In the modern healthcare system, a pervasive problem takes new shape as cyberbullying. Healthcare professionals, those dedicated to caring for the well-being of others, are increasingly falling victim to online harassment, intimidation, and harmful behavior. This corrosive issue disrupts team dynamics, undermines workplace culture, and poses severe psychological and emotional consequences for its targets. Academic scholars and healthcare decision-makers must grapple with the pressing need to address this burgeoning crisis. Workplace Cyberbullying and Behavior in Health Professions is a comprehensive and meticulously researched book that presents itself as the definitive solution to the ever-growing challenge of cyberbullying within healthcare. This book is aimed at postgraduate and post-doctorate researchers as well as policymakers, providing a solid foundation for understanding, addressing, and ultimately eliminating cyberbullying in healthcare environments.

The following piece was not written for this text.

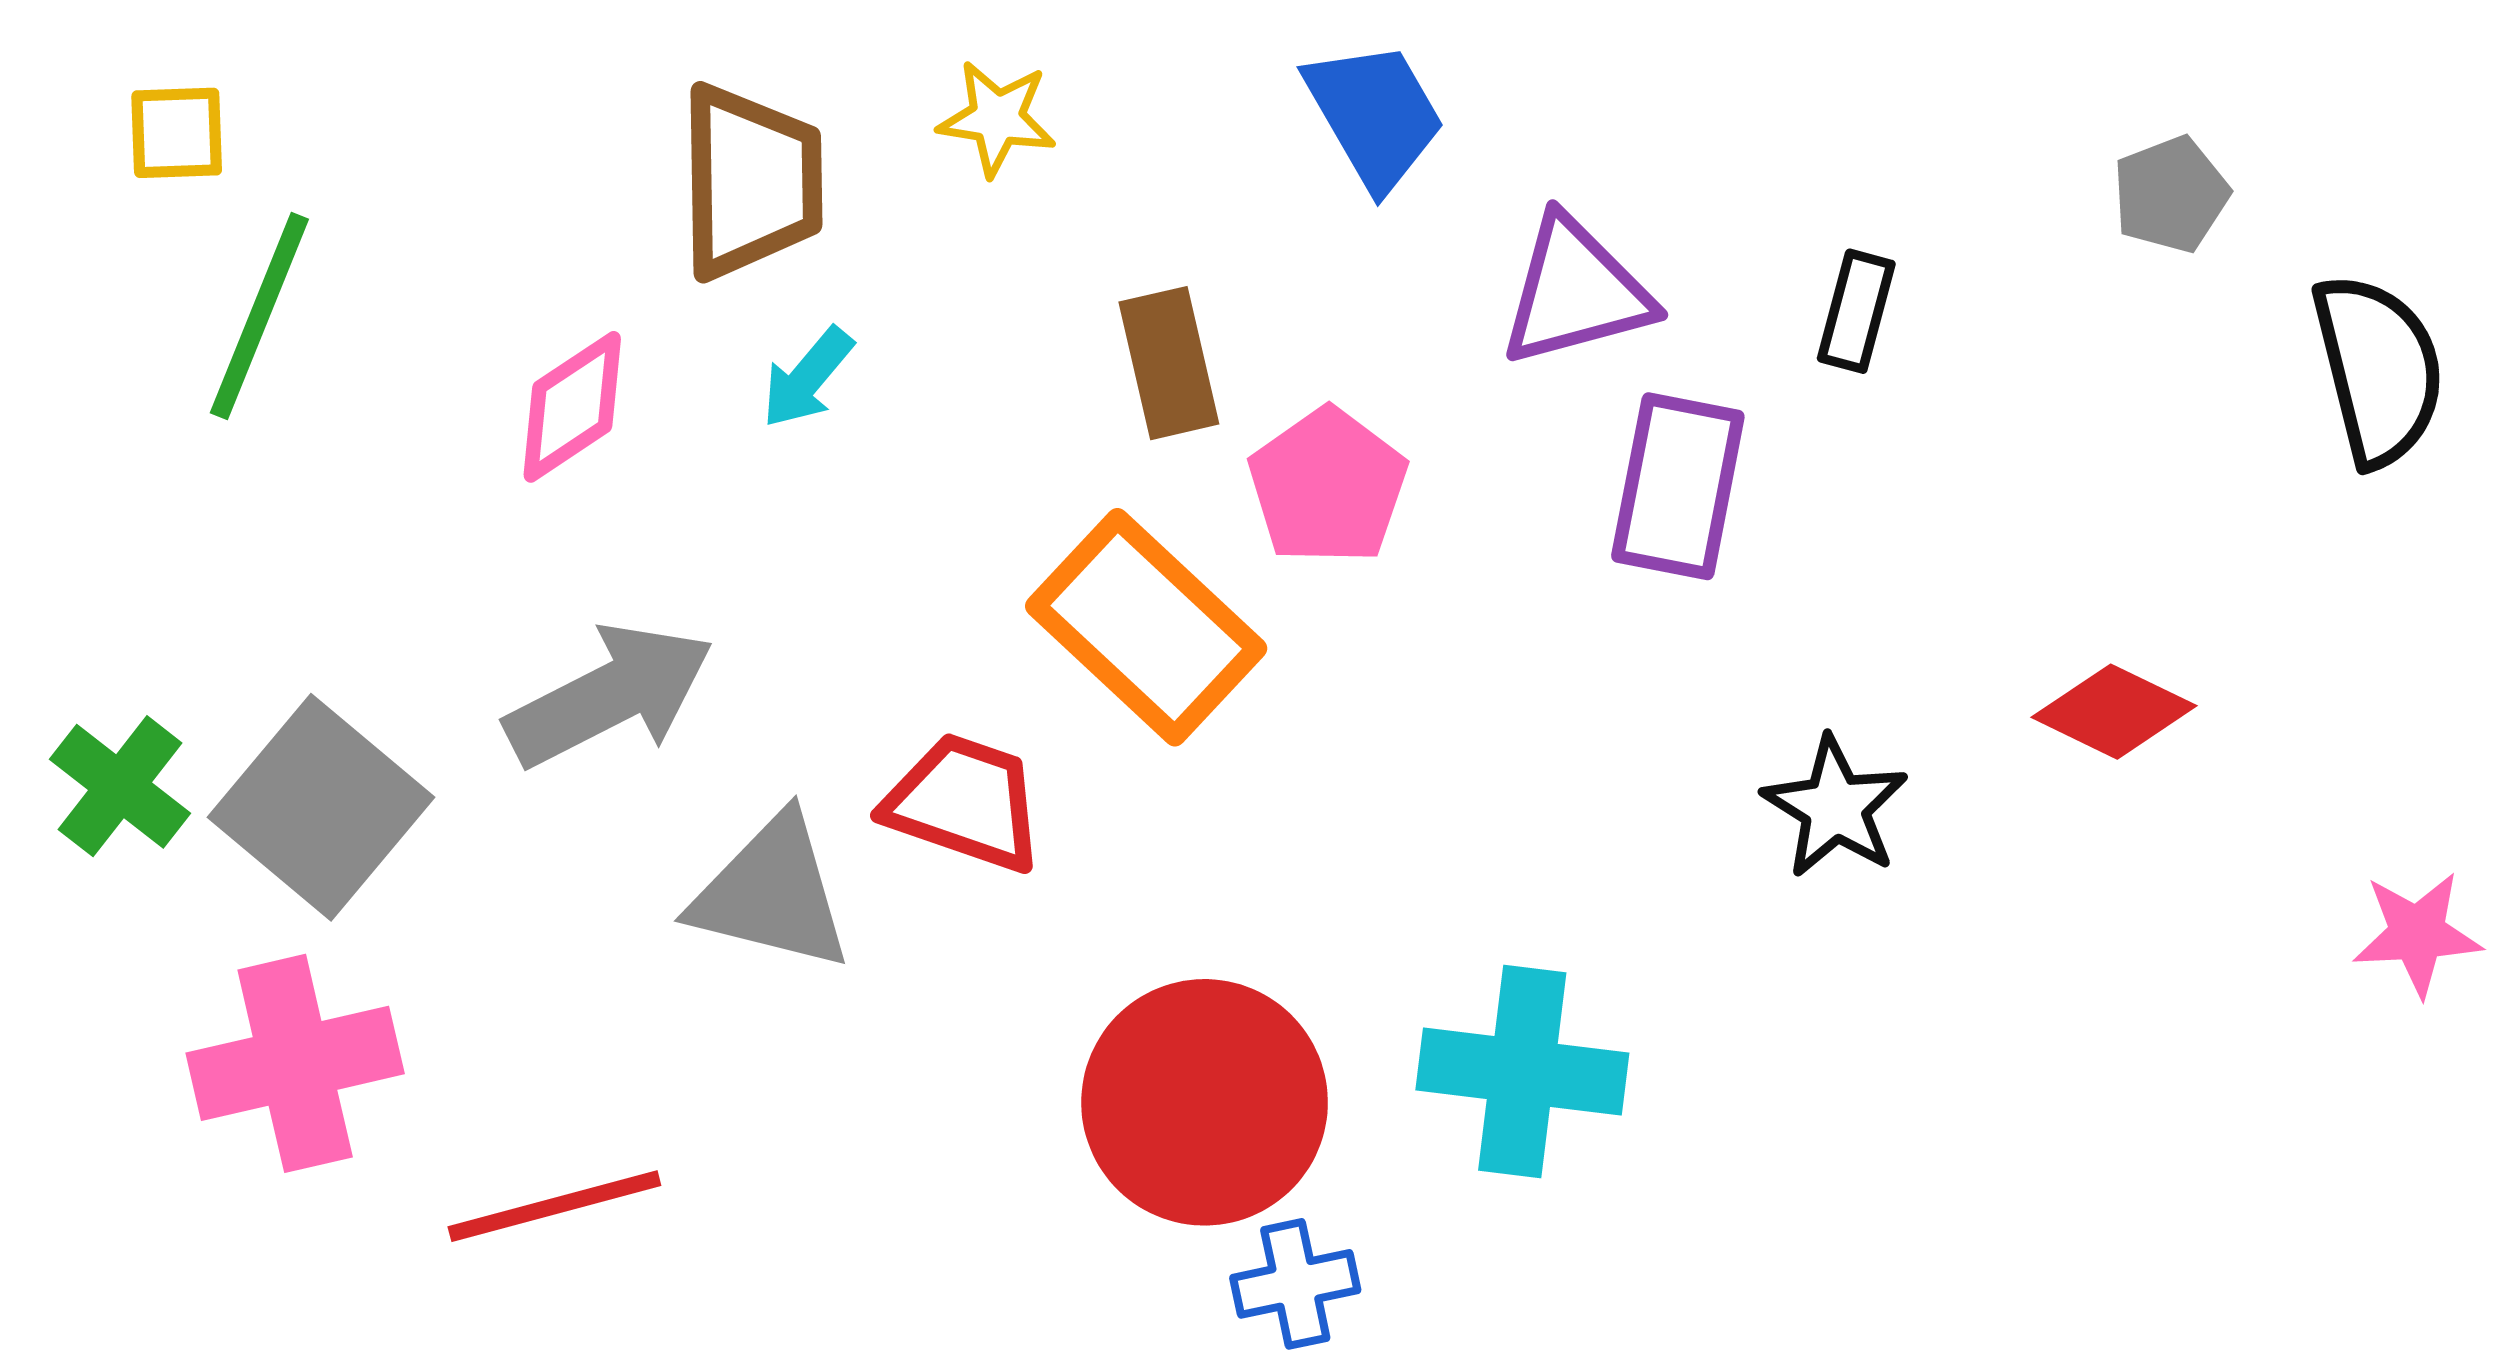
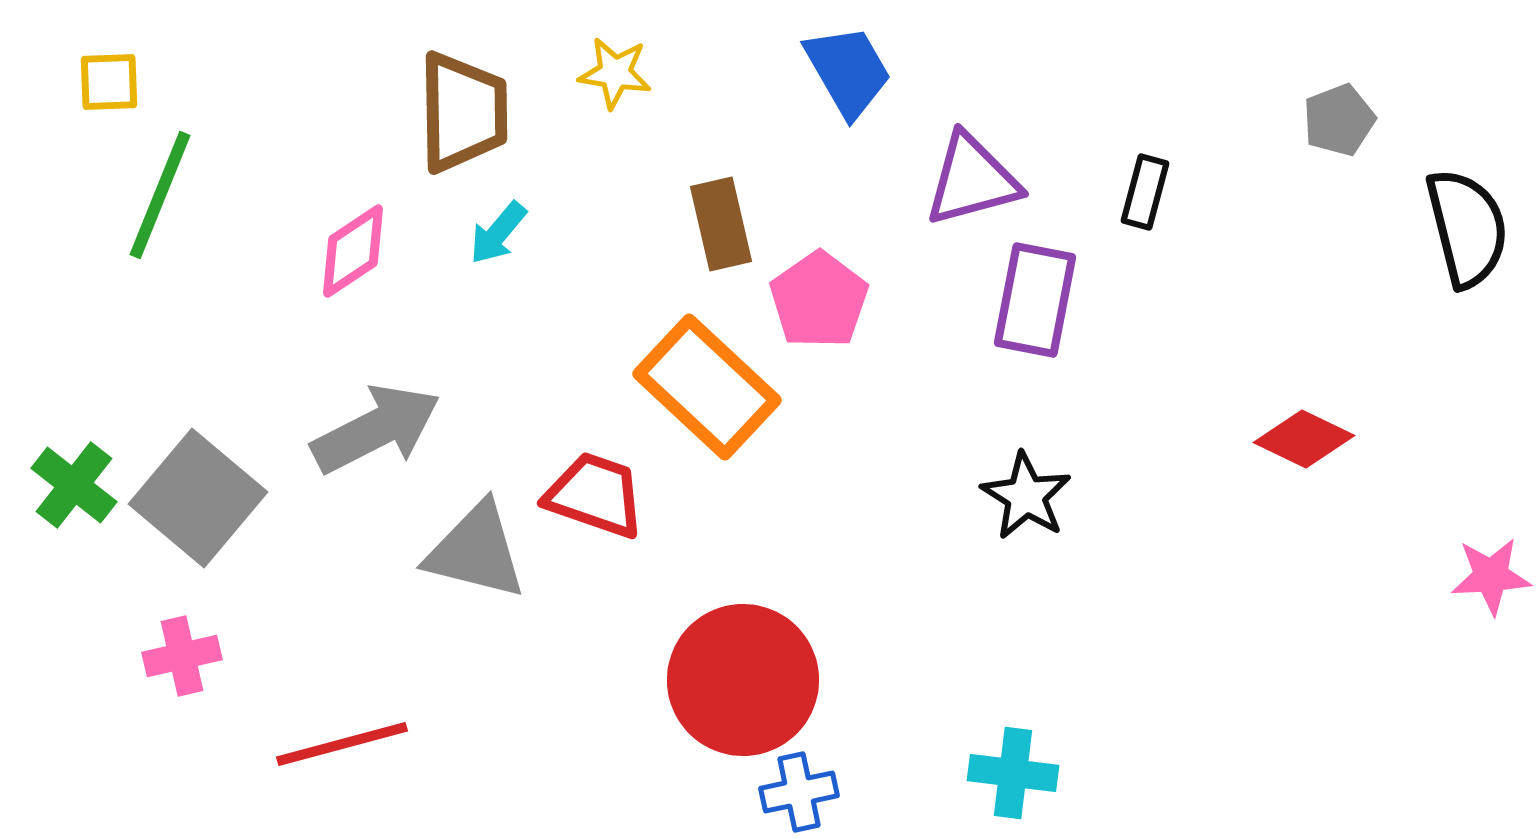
black star: (1835, 807) -> (1026, 496), moved
pink cross: (295, 1063) -> (182, 656), size x0.6
cyan cross: (1522, 1072) -> (1013, 773), moved, size x0.7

An Introduction to Artificial Psychology

An Introduction to Artificial Psychology
Title An Introduction to Artificial Psychology PDF eBook
Author Hojjatollah Farahani
Publisher Springer Nature
Pages 262
Release 2023-05-18
Genre Psychology
ISBN 3031311728

Download An Introduction to Artificial Psychology Book in PDF, Epub and Kindle

Artificial Psychology (AP) is a highly multidisciplinary field of study in psychology. AP tries to solve problems which occur when psychologists do research and need a robust analysis method. Conventional statistical approaches have deep rooted limitations. These approaches are excellent on paper but often fail to model the real world. Mind researchers have been trying to overcome this by simplifying the models being studied. This stance has not received much practical attention recently. Promoting and improving artificial intelligence helps mind researchers to find a holistic model of mental models. This development achieves this goal by using multiple perspectives and multiple data sets together with interactive, and realistic models. In this book, the methodology of approximate inference in psychological research from a theoretical and practical perspective has been considered. Quantitative variable-oriented methodology and qualitative case-oriented methods are both used to explain the set-oriented methodology and this book combines the precision of quantitative methods with information from qualitative methods. This is a book that many researchers can use to expand and deepen their psychological research and is a book which can be useful to postgraduate students. The reader does not need an in-depth knowledge of mathematics or statistics because statistical and mathematical intuitions are key here and they will be learned through practice. What is important is to understand and use the new application of the methods for finding new, dynamic and realistic interpretations. This book incorporates theoretical fuzzy inference and deep machine learning algorithms in practice. This is the kind of book that we wished we had had when we were students. This book covers at least some of the most important issues in mind research including uncertainty, fuzziness, continuity, complexity and high dimensionality which are inherent to mind data. These are elements of artificial psychology. This book implements models using R software.